Esse desfecho expõe uma pergunta que qualquer candidato a franqueado deveria fazer antes de assinar: o que, de fato, foi informado sobre o negócio antes da decisão de investir? No franchising, o contrato estabelece as obrigações que regerão a parceria, mas é a COF (Circular de Oferta de Franquia) que sustenta a decisão de ingresso no negócio.
É por meio dela que o candidato deve conhecer, antes de investir, não apenas o potencial da marca, mas também os custos, as limitações, as responsabilidades e os riscos que acompanharão a operação.
Por isso, reduzir a COF a uma apresentação comercial acrescida de algumas cláusulas jurídicas é um erro. A Circular de Oferta de Franquia é, essencialmente, um documento pré-contratual de transparência. Sua função não é convencer o candidato a qualquer custo, mas permitir que ele tome uma decisão informada. Uma COF que omite dificuldades, simplifica obrigações ou não acompanha a realidade atual da rede pode até facilitar a venda de uma unidade no curto prazo, porém tende a gerar conflito quando a operação começa a exigir mais das partes.
A Goakira atua na estruturação e revisão da Circular de Oferta de Franquia a partir da realidade de cada rede. O trabalho não se limita à conferência dos requisitos da Lei de Franquias: envolve mapear o modelo de negócio, validar investimentos e taxas, compreender o suporte efetivamente oferecido e confrontar COF, pré-contrato, contrato, anexos e práticas comerciais. Essa visão integrada reduz o risco de o jurídico registrar uma regra, o comercial apresentar outra e a operação entregar uma terceira, além de permitir a criação de um procedimento de atualização da COF sempre que houver mudança relevante no negócio.

A importância da COF
A Lei nº 13.966/2019 – Lei de Franquia, que regula a abertura de franquia no Brasil, estabelece um conteúdo mínimo extenso. Entre outros pontos, a COF deve apresentar o histórico do negócio, a qualificação da franqueadora e das empresas a ela ligadas, os balanços dos dois últimos exercícios, as ações judiciais relevantes, o perfil esperado do franqueado, o investimento inicial, as taxas periódicas, a relação de franqueados e ex-franqueados e a situação da marca perante o INPI.
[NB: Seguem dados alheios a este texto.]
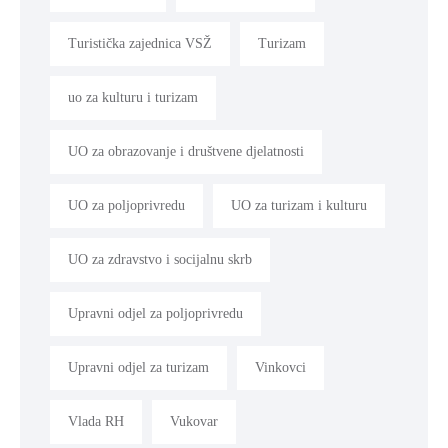
Turistička zajednica VSŽ
Turizam
uo za kulturu i turizam
UO za obrazovanje i društvene djelatnosti
UO za poljoprivredu
UO za turizam i kulturu
UO za zdravstvo i socijalnu skrb
Upravni odjel za poljoprivredu
Upravni odjel za turizam
Vinkovci
Vlada RH
Vukovar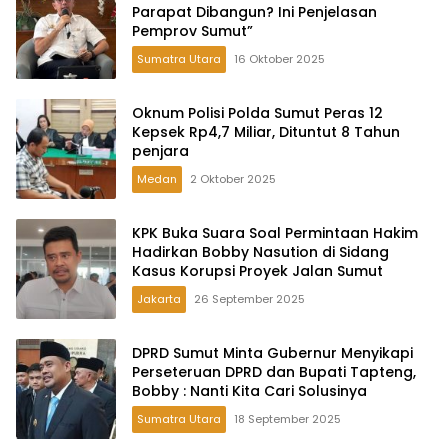
Parapat Dibangun? Ini Penjelasan
Pemprov Sumut”
Sumatra Utara
16 Oktober 2025
Oknum Polisi Polda Sumut Peras 12
Kepsek Rp4,7 Miliar, Dituntut 8 Tahun
penjara
Medan
2 Oktober 2025
KPK Buka Suara Soal Permintaan Hakim
Hadirkan Bobby Nasution di Sidang
Kasus Korupsi Proyek Jalan Sumut
Jakarta
26 September 2025
DPRD Sumut Minta Gubernur Menyikapi
Perseteruan DPRD dan Bupati Tapteng,
Bobby : Nanti Kita Cari Solusinya
Sumatra Utara
18 September 2025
Também devem ser esclarecidas as regras de território, fornecedores obrigatórios, suporte, treinamento, transferência, sucessão, penalidades, cotas mínimas de compra, fundo de propaganda, não concorrência e renovação. O contrato-padrão e, se houver, o pré-contrato precisam acompanhar a COF em texto completo, inclusive com seus anexos.
O ponto mais importante, no entanto, não é apenas verificar se todos esses temas foram mencionados. É preciso avaliar se as informações são úteis, atuais e compatíveis entre si. Dizer que a rede oferece “suporte contínuo”, por exemplo, pouco esclarece se o documento não indica como esse suporte funciona, quais áreas abrange e em que condições será prestado. Da mesma forma, apresentar apenas um valor global de investimento pode ocultar despesas relevantes com obra, estoque, equipamentos, licenças ou capital de giro.
Esse cuidado deve permanecer durante toda a expansão. É comum que a operação evolua mais rapidamente do que a documentação: a rede altera fornecedores, cria um canal de delivery, modifica a taxa de marketing, adota um novo formato de unidade ou reformula o treinamento, mas continua entregando a mesma COF.
Nesse cenário, o documento deixa de retratar o negócio que está sendo efetivamente oferecido, ainda que tenha sido bem elaborado em sua versão original.
Além do conteúdo, a forma de entrega também é relevante. A COF deve ser disponibilizada ao candidato com antecedência mínima de dez dias da assinatura do contrato ou pré-contrato e antes do pagamento de qualquer taxa ao franqueador ou a pessoa a ele ligada. A finalidade desse prazo é assegurar que o candidato analise o investimento sem a pressão de uma decisão imediata.
Se ele não for observado, a validade jurídica do negócio pode ser diretamente afetada: o franqueado poderá discutir a anulabilidade ou a nulidade do contrato, conforme o caso, e exigir a devolução das quantias pagas a título de taxa de franquia e royalties, com correção monetária.

Erros jurídicos que podem dar prejuízo à franquia
A lei prevê consequência semelhante quando a franqueadora omite informação obrigatória ou apresenta dado falso, sem prejuízo de outras responsabilidades cabíveis.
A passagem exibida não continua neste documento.